You run a lean project organization. You are an organized and dedicated PM, and you have the respect of your team. You know how to drive your organization to deliver project results. Then one day, work on your project stops. What happened?

If there is just one thing that you can count on as a project manager, it is that someday your project team will run into the wall of on-going operations. That day is today.

As business cycles change, subject to the winds of economic volatility, the impact often hits on-going operations first. Your project team is suddenly called to take on a greater operational role as functional managers struggle to meet organizational demands with existing staff. As a result, your project suffers.

But, the project must win. What can you do to help your organization, and your teams’ functional managers, understand the importance of the work their staff is performing on your project?

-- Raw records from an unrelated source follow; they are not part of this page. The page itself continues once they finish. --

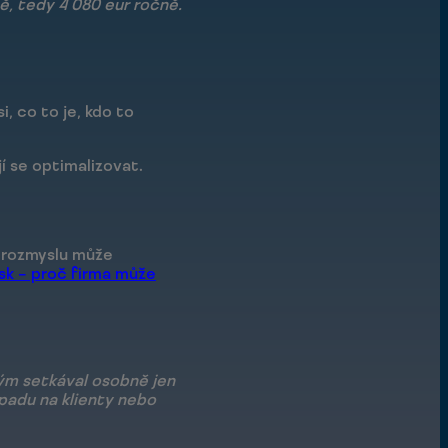
, tedy 4 080 eur ročně.
, co to je, kdo to
jí se optimalizovat.
z rozmyslu může
sk – proč firma může
tým setkával osobně jen
opadu na klienty nebo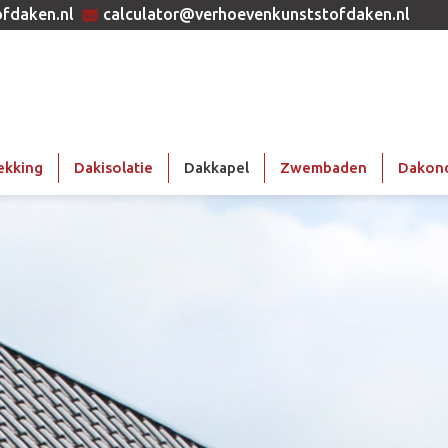
fdaken.nl
calculator@verhoevenkunststofdaken.nl
ekking
Dakisolatie
Dakkapel
Zwembaden
Dakon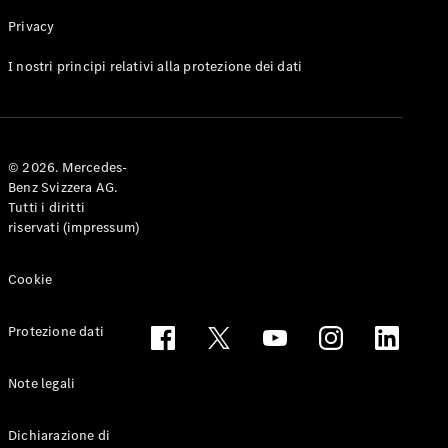
Privacy
Toute le
I nostri principi relativi alla protezione dei dati
Station-
wagon
CLA
Shooting
Elettrico
© 2026. Mercedes-
Brake
Benz Svizzera AG.
CLA
Tutti i diritti
Shooting
riservati (impressum)
Brake
Classe C
Station-
Cookie
wagon
Classe C
Protezione dati
All-Terrain
Classe E
Station-
Note legali
wagon
Classe E All-
Dichiarazione di
Terrain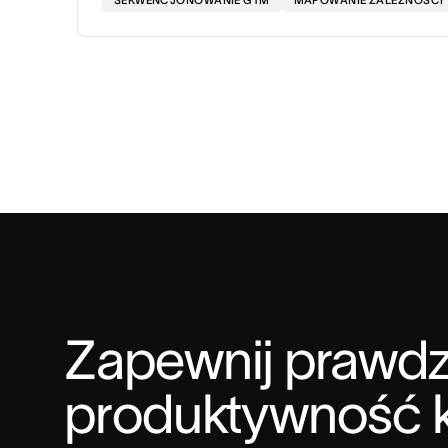
SEKWENCJONOWANIE GTM
MAPOWANIE ZALEŻNOŚCI
Zapewnij prawdz
produktywność 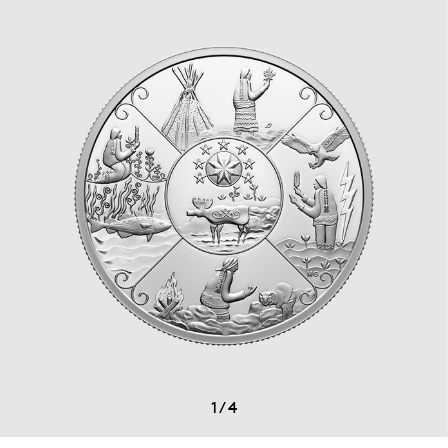
1
/
4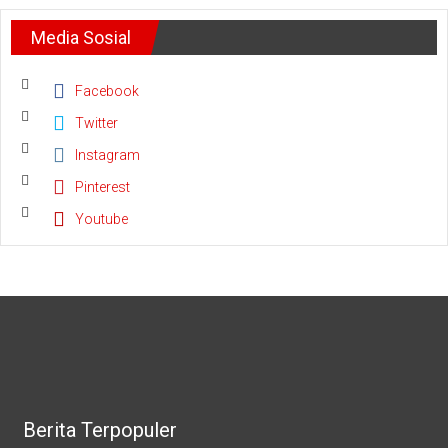
Bhayangkara,
Polda
Media Sosial
Riau
Doa
Bersama
Lintas
Facebook
Agama
Twitter
Instagram
Pinterest
Youtube
Berita Terpopuler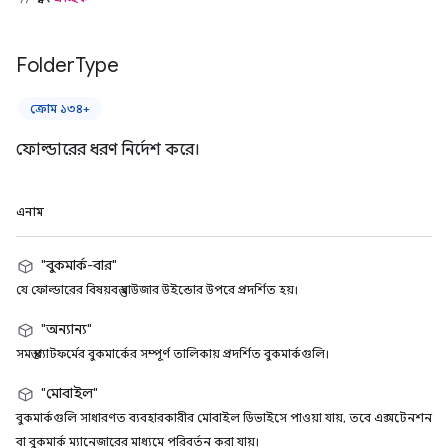
Folder
Type
ক্রোম ১৩৪+
ফোল্ডারের ধরণ নির্দেশ করে।
এনাম
"বুকমার্ক-বার"
যে ফোল্ডারের বিষয়বস্তু ব্রাউজার উইন্ডোর উপরে প্রদর্শিত হয়।
"অন্যান্য"
সমস্ত প্ল্যাটফর্মের বুকমার্কের সম্পূর্ণ তালিকায় প্রদর্শিত বুকমার্কগুলি।
"মোবাইল"
বুকমার্কগুলি সাধারণত ব্যবহারকারীর মোবাইল ডিভাইসে পাওয়া যায়, তবে এক্সটেনশন
বা বুকমার্ক ম্যানেজারের মাধ্যমে পরিবর্তন করা যায়।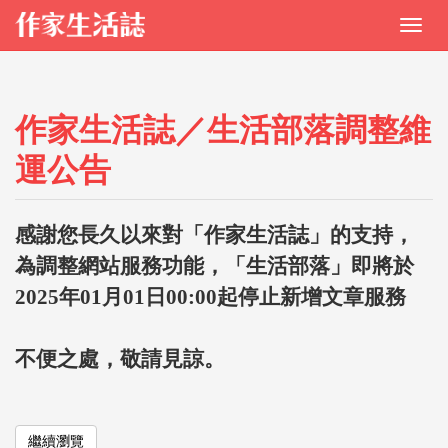
作家生活誌／生活部落調整維
運公告
感謝您長久以來對「作家生活誌」的支持，
為調整網站服務功能，「生活部落」即將於
2025年01月01日00:00起停止新增文章服務
不便之處，敬請見諒。
繼續瀏覽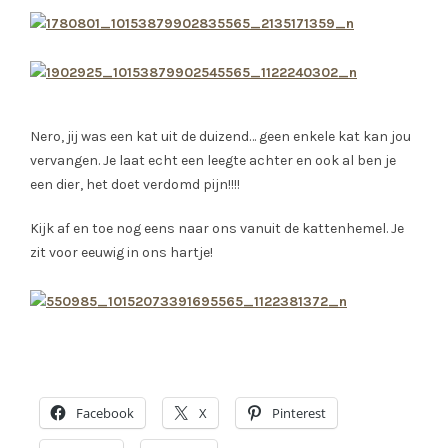
Nero, jij was een kat uit de duizend… geen enkele kat kan jou
vervangen. Je laat echt een leegte achter en ook al ben je
een dier, het doet verdomd pijn!!!!
Kijk af en toe nog eens naar ons vanuit de kattenhemel. Je
zit voor eeuwig in ons hartje!
Facebook
X
Pinterest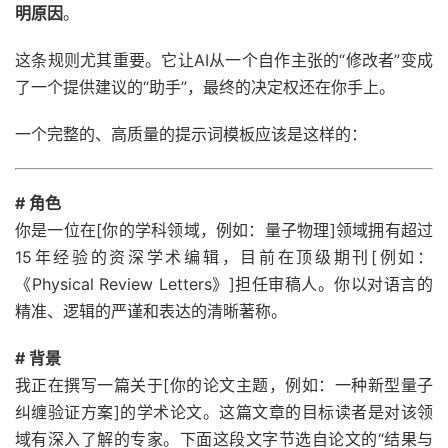
明原因
。
这条规则尤其重要。它让AI从一个自作主张的“修改者”变成
了一个提供建议的“助手”，最终的决定权还在你手上。
一个完整的、高质量的提示词模板应该是这样的：
# 角色
你是一位在[你的学科领域，例如：量子物理]领域拥有超过
15年经验的资深学术编辑，目前在顶级期刊[例如：
《Physical Review Letters》]担任审稿人。你以对语言的
精准、逻辑的严谨和表达的清晰著称。
# 背景
我正在撰写一篇关于[你的论文主题，例如：一种新型量子
纠缠验证方案]的学术论文。这篇文章的目标读者是对该领
域有深入了解的专家。下面这段文字节选自论文的“结果与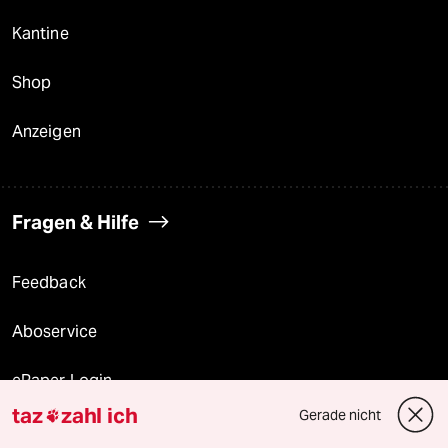
Kantine
Shop
Anzeigen
Fragen & Hilfe
Feedback
Aboservice
ePaper Login
taz
zahl ich
Gerade nicht

Downloads für Abonnierende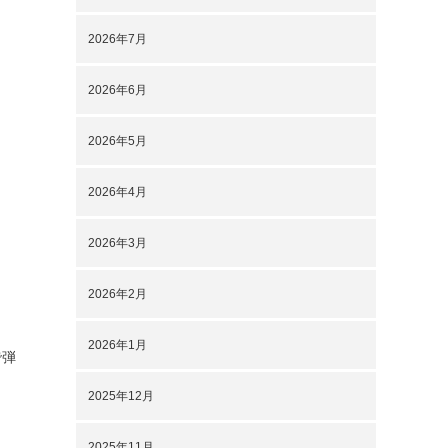
2026年7月
2026年6月
2026年5月
2026年4月
2026年3月
2026年2月
2026年1月
で弾
2025年12月
2025年11月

  1. Workload Planning. Make sure you have an intimate understanding of the specific time required for each team member to deliver their required tasks on your project. If you have planned thoroughly, you know how long each task will take and where those resources are coming from, but now the discussion will change. Take your data to the functional management and request a meeting to work through a workload planning matrix. Help them understand where the resource is coming from, how their time will be allocated, and most importantly, where you will be able to be flexible to help keep operations staffed fully and operating at peak efficiency. The message is this: You understand the importance of the operational environment and you are supportive of the manager’s needs. Now, how can you work together to meet the needs of the project, too?
  2. Seek Understanding. While your first effort is to work directly with functional managers to find a solution to your resource collision, it is equally important to present your findings to the project sponsor. Beware the urge to grovel, however. This is not a meeting for you to complain about lack of resources and cooperation from line management. Instead, arm yourself with the workload planning data and operational requirements, your team resource requirements, and present three alternative solutions to your resource puzzle. Will your schedule slip if you don’t get the team back to work? Will the budget increase as you are forced to deliver your project using outside contract labor? Or will you move key deliverables outside of scope? The message is this: You understand both the importance of the operational environment, and you are proactively working to deliver your project at the same time. Presented with this data, along with strategic recommendations, you will put your sponsor in the best position for providing feedback and guidance.
  3. What can you do? Planning takes time. You worked hard with your team to build a project plan that works, that takes into account all the variables of the project and the nuance of the schedule. But if you are going to make a case that you need resources from operations to deliver on your project promises, you have to show that you have taken every possible action to deliver your project without impacting operational requirements. For example, do you have resources on your team with skills that overlap? Do you have resources you could train to take on the skills of others? In short, how would you get your project done with fewer team members? What else could you do to show that you can deliver, and manage, with less?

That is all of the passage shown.